In assessing the applicant's credibility, the learned magistrate noted an inconsistency between his evidence and that of other witnesses as to the extent of his sexual interest in the complainant. Prosecution witnesses gave evidence about him commenting on the complainant's bottom, but he denied making any such comments. He gave evidence that the complainant twice asked or suggested that he go home with her, and that he refused both times. There was the evidence that the applicant had kissed the complainant on a number of occasions and engaged in "slutty dancing" with her. There was unchallenged evidence from a Mr Davie, who lived in the house, that the applicant had remarked that the complainant and another of the women present were "easy", or said something to that effect. Under cross-examination the applicant denied that he enjoyed the attention that he was getting from the complainant and her contact with him. The learned magistrate concluded that the applicant had a sexual interest in the complainant, and that he downplayed the "sexual tension" between him and her because he was trying to distance himself from the complainant and his sexual interest in her.
The learned magistrate had the advantage of seeing and hearing the complainant, the applicant, and the other witnesses when they gave their evidence. He had the advantage of being able to observe the applicant throughout the hearing.
The complainant's fundamental assertion that the applicant had reached under her dress and pulled her pants down was unshaken, and supported by the evidence of other witnesses, as I have said. Although there were inconsistencies in the evidence, there was a strong body of evidence that tended to prove that the complainant had been indecently assaulted as alleged. It was reasonably open to the learned magistrate, having seen and heard the witnesses and carefully assessed their evidence, to find the indecent assault charge proven.
Only the complainant gave evidence of the indecent assault having been preceded by an assault by the applicant pushing her to the upper chest.
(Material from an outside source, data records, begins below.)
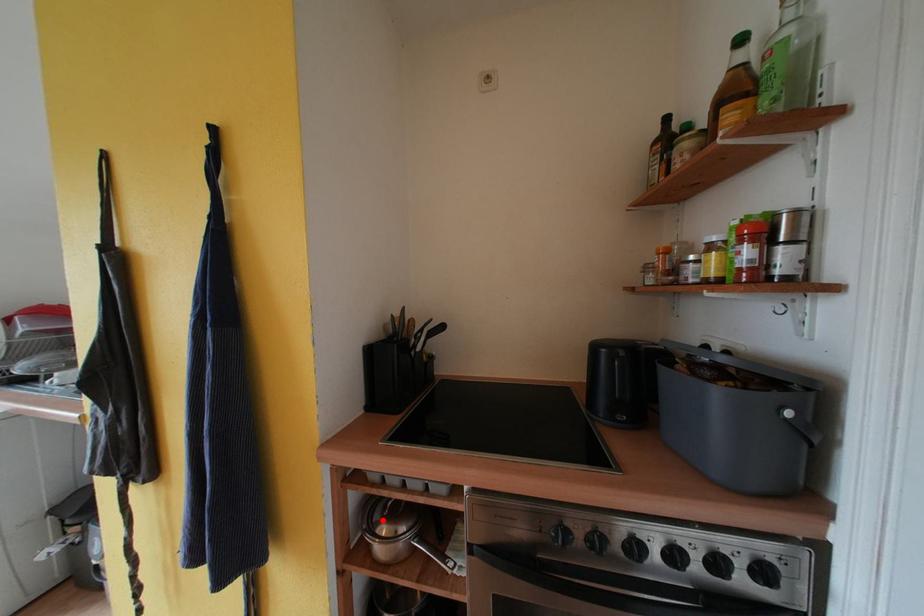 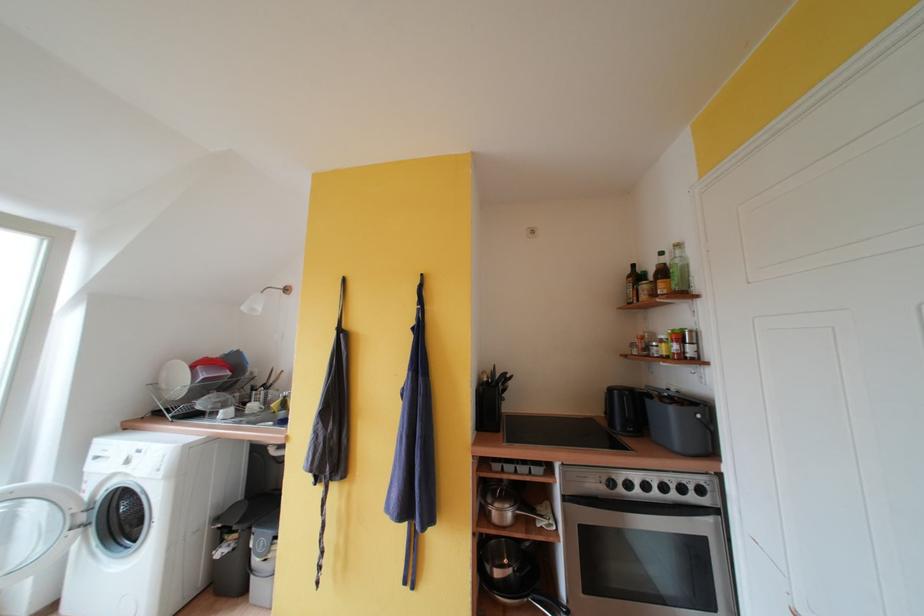 Question: A red point is marked in image1. In image2, is the corresponding 3D point closer to the camera or farther? Reply with the corresponding letter.

Choices:
 (A) The corresponding 3D point is closer.
 (B) The corresponding 3D point is farther.

Answer: (B) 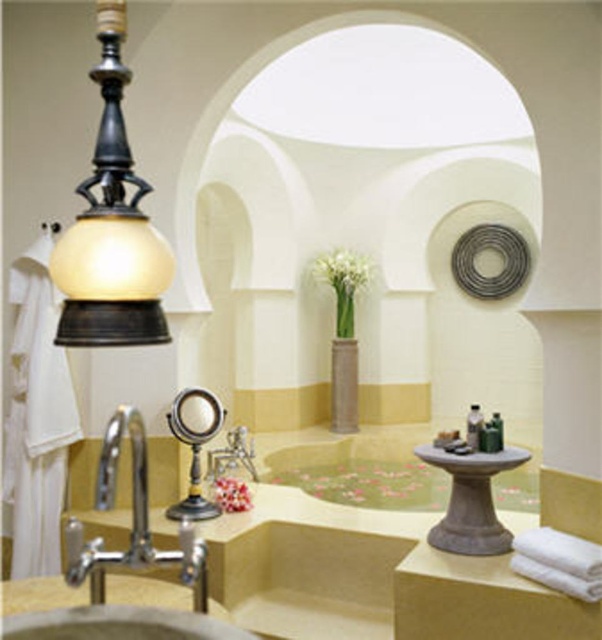 Which is more to the right, matte black lamp at left or matte stone pillar at center?

From the viewer's perspective, matte stone pillar at center appears more on the right side.

Who is more distant from viewer, (x=63, y=301) or (x=330, y=397)?

The point (x=330, y=397) is behind.

Identify the location of matte black lamp at left. (111, 227).

Between satin nickel sink at lower left and matte stone pillar at center, which one has less height?

Standing shorter between the two is satin nickel sink at lower left.

Who is higher up, satin nickel sink at lower left or matte stone pillar at center?

matte stone pillar at center

Which is behind, point (138, 634) or point (355, 348)?

The point (355, 348) is behind.

This screenshot has height=640, width=602. Identify the location of satin nickel sink at lower left. (119, 625).

Is smooth stone bath at center smaller than satin nickel sink at lower left?

No.

Which is behind, point (284, 476) or point (113, 612)?

The point (284, 476) is behind.

Who is more forward, (535, 509) or (46, 621)?

Point (46, 621) is more forward.

Find the location of a particular element. smooth stone bath at center is located at coordinates (361, 472).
However, having regard to the state of the evidence in relation to the indecent assault charge, it was reasonably open to the learned magistrate to accept the complainant's evidence as to that assault, and to reject the applicant's evidence that it did not happen.
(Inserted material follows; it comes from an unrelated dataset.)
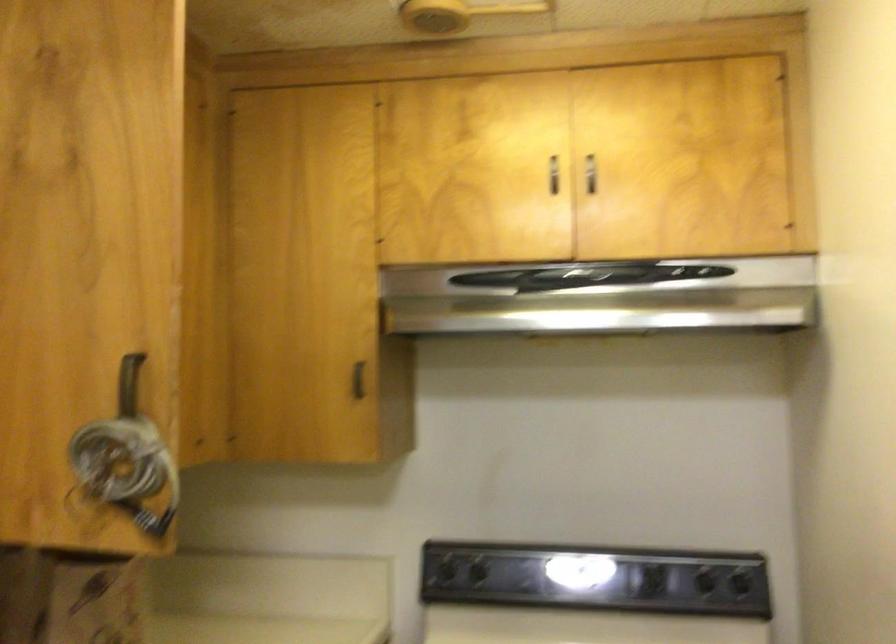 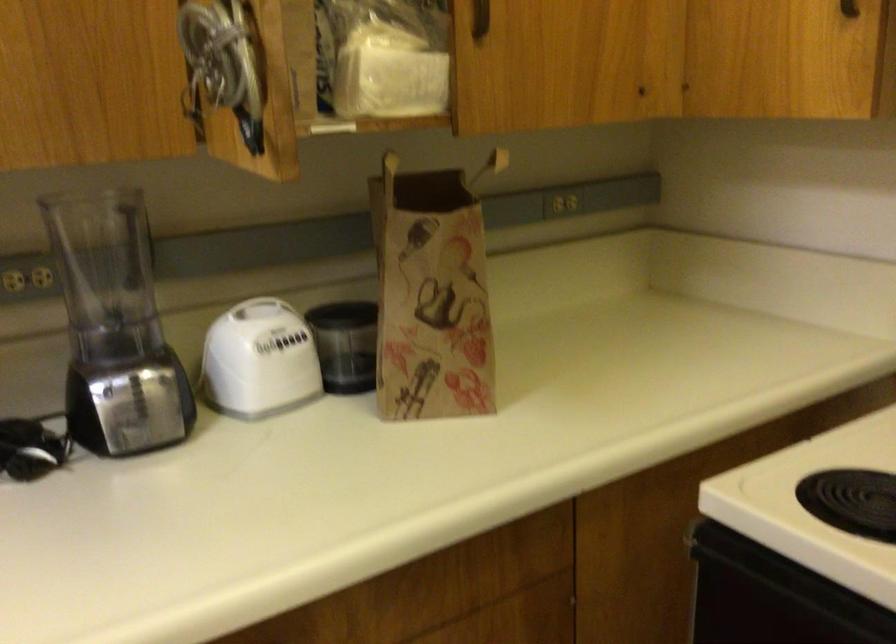 Locate, in the second image, the point that corresponds to point 359,404 in the first image.

(849, 8)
In relation to the trespass charge, there was no dispute as to the facts. It was common ground that the applicant had remained on the premises without the consent of the person in charge of them, and without any lawful excuse. The only issue was whether he had a reasonable excuse. When that issue arises, s 14B(1) of the Police Offences Act expressly places the burden of proof on the defendant. The applicant's excuse was that he thought, correctly, that it would be unlawful for him to drive his car; that he did not want to leave his car and tent there unattended; and that a police officer had advised him to stay there. He lived at Mt Stuart. It was in the early hours of the morning that he was told to leave. It would have been a very long walk home. But, in deciding whether the applicant had a reasonable excuse, the learned magistrate was entitled to take into account his finding that the applicant had committed an indecent assault, as well as the evidence that he had been asked to leave because of that indecent assault. In assessing the weight to be given to the police officer's advice to stay where he was, the learned magistrate was entitled to take into account the fact there was no evidence that that officer had been told anything about an indecent assault. Having regard to all the evidence relating to the applicant's excuse, it was reasonably open to the learned magistrate to conclude that, as the applicant had committed an indecent assault and been required to leave the premises as a result, it was unreasonable for him not to comply by walking off the property. That is what his Honour concluded.
For these reasons, I am not persuaded in relation to any of the three charges, that no magistrate acting reasonably could have found the charge proven beyond reasonable doubt. I have therefore decided to dismiss the motion to review.